Maria regardait par la fenêtre les champs blancs que cerclait le bois solennel; la ferveur religieuse, la montée de son amour adolescent, le son remuant des voix familières se fondaient dans son coeur en une seule émotion. En vérité, le monde était tout plein d'amour ce soir-là, d'amour profane et d'amour sacré, également simples et forts, envisagés tous deux comme des choses naturelles et nécessaires; ils étaient tout mêlés l'un à l'autre, de sorte que les prières qui appelaient la bienveillance de la divinité sur des êtres chers n'étaient guère que des moyens de manifester l'amour humain, et que les naïves complaintes amoureuses étaient chantées avec la voix grave et solennelle et l'air d'extase des invocations surhumaines.

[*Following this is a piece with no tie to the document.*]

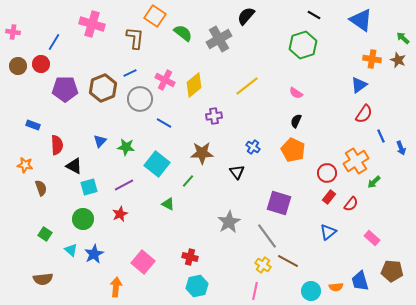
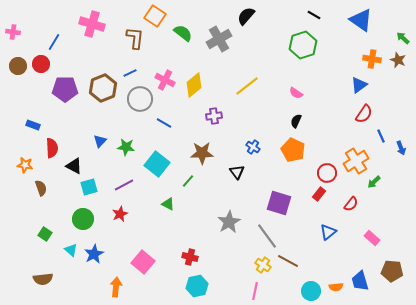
red semicircle at (57, 145): moved 5 px left, 3 px down
red rectangle at (329, 197): moved 10 px left, 3 px up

...je voudrais que la rose Fût encore au rosier, Et que le rosier même À la mer fût jeté. Il y a longtemps que je t'aime, Jamais je ne t'oublierai...
«Je vous salue, Marie, pleine de grâce...»
La chanson finie, Maria avait machinalement repris ses prières avec une ferveur renouvelée, et de nouveau les Ave s'égrenèrent.
La petite Alma-Rose, endormie sur les genoux de son père, fut déshabillée et portée dans son lit; Télesphore la suivit; bientôt Tit'Bé à son tour s'étira, puis remplit le poêle de bouleau vert; le père Chapdelaine fit un dernier voyage à l'étable et rentra en courant disant que le froid augmentait. Tous furent couchés bientôt, sauf Maria.
- Tu n'oublieras pas d'éteindre la lampe?
- Non, son père.
Elle l'éteignit de suite, préférant l'ombre, et revint s'asseoir près de la fenêtre et récita ses derniers Ave. Quand elle eut terminé, un scrupule lui vint et une crainte de s'être peut-être trompée dans leur nombre, parce qu'elle n'avait pas toujours pu compter sur les grains de son chapelet. Par prudence elle en dit encore cinquante et s'arrêta alors, étourdie, lasse, mais heureuse et pleine de confiance, comme si elle venait de recevoir une promesse solennelle.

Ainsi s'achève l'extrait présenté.